Preme un rovesciamento della visione, che non ultimo ci salvaguarda dalla retorica del dolore, del lutto, della pietà postuma, della commemorazione in pantofole e poltrona. Non è più, infatti, semplicemente un concerto racchiuso in una gelida caserma.
La caserma, quale espressione del tempo della Storia, è invece catturata e riassorbita dall’attimo senza tempo eliotiano del Quatuor. Guido Barbieri scrive che la musica in quell’ora si fece «epifania di eternità che il mistero di Dio contiene.»

AL CENTRO della sacra rappresentazione non è la promessa di un riscatto in un tempo imprecisato e futuribile. È viceversa la Vittoria presente. La caserma è il luogo del Giudizio, dove sono già stati vagliati i vivi e i morti nello spirito. È difficile, oggi, provare a rivivere quell’evento come una sorta di oratorio sacro. Guido Barbieri lo ha fatto senza che la contemplazione del lutto finisse per tradire la tragedia, come a più riprese aveva paventato Jacques Derrida.
Il 26 gennaio, per gli appuntamenti in streaming dell’Accademia Filarmonica Romana, andrà in scena, nello spazio acustico e privo di pubblico della sala Casella, Il tempo della fine: quattro vite nell’apocalisse di Görlitz, una interpretazione del Quatuor con Marco Rizzi al violino, Mario Brunello al violoncello, Gabriele Mirabassi al clarinetto e Andrea Lucchesini al pianoforte.
La voce di Barbieri scandirà la successione degli otto movimenti di Messiaen attraverso il racconto della storia di un’opera pensata «per quattro strumenti che mai prima si erano incontrati e che mai più, o quasi, avrebbero suonato insieme». Lungo il suo testo si susseguono, come sciabolate di luce, frammenti di esistenze: quelle dello stesso Messiaen, di Jean Le Boulaire, di Étienne Pasquier, di Henri Akoka, i quattro interpreti originari del Quatuor.

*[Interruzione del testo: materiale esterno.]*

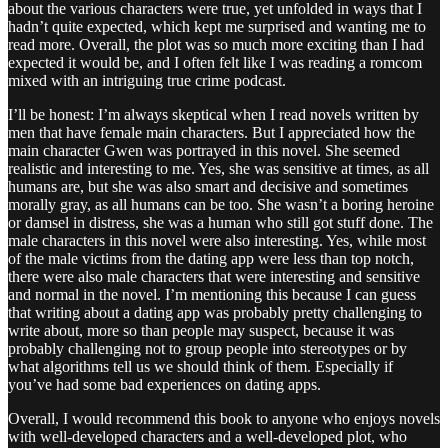
about the various characters were true, yet unfolded in ways that I
hadn’t quite expected, which kept me surprised and wanting me to
read more. Overall, the plot was so much more exciting than I had
expected it would be, and I often felt like I was reading a romcom
mixed with an intriguing true crime podcast.
I’ll be honest: I’m always skeptical when I read novels written by
men that have female main characters. But I appreciated how the
main character Gwen was portrayed in this novel. She seemed
realistic and interesting to me. Yes, she was sensitive at times, as all
humans are, but she was also smart and decisive and sometimes
morally gray, as all humans can be too. She wasn’t a boring heroine
or damsel in distress, she was a human who still got stuff done. The
male characters in this novel were also interesting. Yes, while most
of the male victims from the dating app were less than top notch,
there were also male characters that were interesting and sensitive
and normal in the novel. I’m mentioning this because I can guess
that writing about a dating app was probably pretty challenging to
write about, more so than people may suspect, because it was
probably challenging not to group people into stereotypes or by
what algorithms tell us we should think of them. Especially if
you’ve had some bad experiences on dating apps.
Overall, I would recommend this book to anyone who enjoys novels
with well-developed characters and a well-developed plot, who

Nella delicata sostanza del tessuto narrativo prende rilievo piano piano il singolare incrocio di quei destini. Secondo questa modalità, la sacra rappresentazione riassume forma. Attraverso la voce narrante, a lato dei protagonisti, emerge anche il carceriere pietoso: si chiamava Karl-Albert Brüll, era di stanza allo Stalag VIII-A, era appassionato di musica e non tergiversò a rifornire di carta pentagrammata e matita il trentatreenne compositore francese.

TRENTATRÉ ANNI: come il Messia. Curiosi questi scherzi della sorte e dell’onomastica. Nel testo di Barbieri, concordemente al topos del Trionfo escatologico, Messiaen appare forte e sicuro, anche quando è di fronte ai medici e alle guardie di campo, lo sguardo perso nel vuoto per l’accentuata miopia: «Stringe al petto una borsa dove ha soltanto la musica che era riuscito a portare con sé: un fascio di partiture di Bach, Berg, Debussy, Stravinsky. Un soldato tedesco cerca di strappargliela via, ma Olivier reagisce con rabbia e riesce a tenere la borsa stretta al corpo. Nudo.»

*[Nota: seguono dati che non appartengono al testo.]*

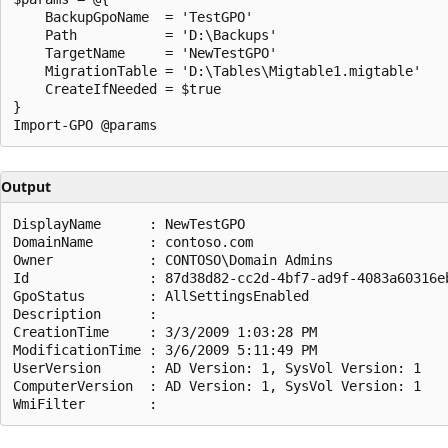
    BackupGpoName  = 'TestGPO'

    Path           = 'D:\Backups'

    TargetName     = 'NewTestGPO'

    MigrationTable = 'D:\Tables\Migtable1.migtable'

    CreateIfNeeded = $true

}

Output
DisplayName      : NewTestGPO

DomainName       : contoso.com

Owner            : CONTOSO\Domain Admins

Id               : 87d38d82-cc2d-4bf7-ad9f-4083a60316eb
GpoStatus        : AllSettingsEnabled

Description      :

CreationTime     : 3/3/2009 1:03:28 PM

ModificationTime : 3/6/2009 5:11:49 PM

UserVersion      : AD Version: 1, SysVol Version: 1

ComputerVersion  : AD Version: 1, SysVol Version: 1
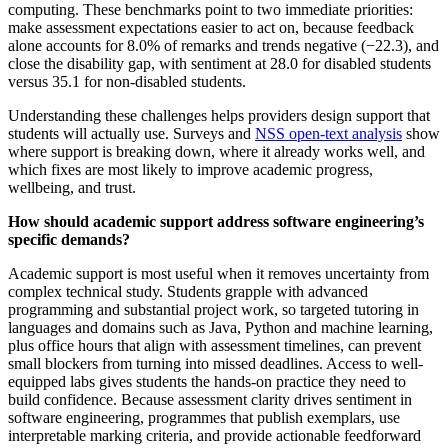
computing. These benchmarks point to two immediate priorities:
make assessment expectations easier to act on, because feedback
alone accounts for 8.0% of remarks and trends negative (−22.3), and
close the disability gap, with sentiment at 28.0 for disabled students
versus 35.1 for non-disabled students.
Understanding these challenges helps providers design support that
students will actually use. Surveys and
NSS open-text analysis
show
where support is breaking down, where it already works well, and
which fixes are most likely to improve academic progress,
wellbeing, and trust.
How should academic support address software engineering’s
specific demands?
Academic support is most useful when it removes uncertainty from
complex technical study. Students grapple with advanced
programming and substantial project work, so targeted tutoring in
languages and domains such as Java, Python and machine learning,
plus office hours that align with assessment timelines, can prevent
small blockers from turning into missed deadlines. Access to well-
equipped labs gives students the hands-on practice they need to
build confidence. Because assessment clarity drives sentiment in
software engineering, programmes that publish exemplars, use
interpretable marking criteria, and provide actionable feedforward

Allo stesso modo, quando uno dei tre compagni organizza la fuga e lo invita a seguirlo, Messiaen risponde di no, perché è Dio che l’ha voluto lì, in quel tempo e in quel luogo. Görlitz è la terra desolata. L’etimo la vuole dallo slavo, col significato di «terra bruciata». Le genti del posto ardevano il suolo per restituirlo ricco e ferace. Del resto, si sa, come nell’aprile di Eliot, la terra morta genera precipuamente fiori. Bisognava bruciare i tempi di marcia per sollevarsi dai dolori del mondo, secondo il Libro della Rivelazione di Giovanni, che è un libro di Speranza e non di catastrofe. Era necessario polverizzare i ritmi ossessivi di cavalleria pesante della musica con il canto libero e senza metro degli uccelli, che Messiaen, da esperto ornitologo, amava e studiava ancor prima di trasferirli nel suo celeberrimo Quatuor.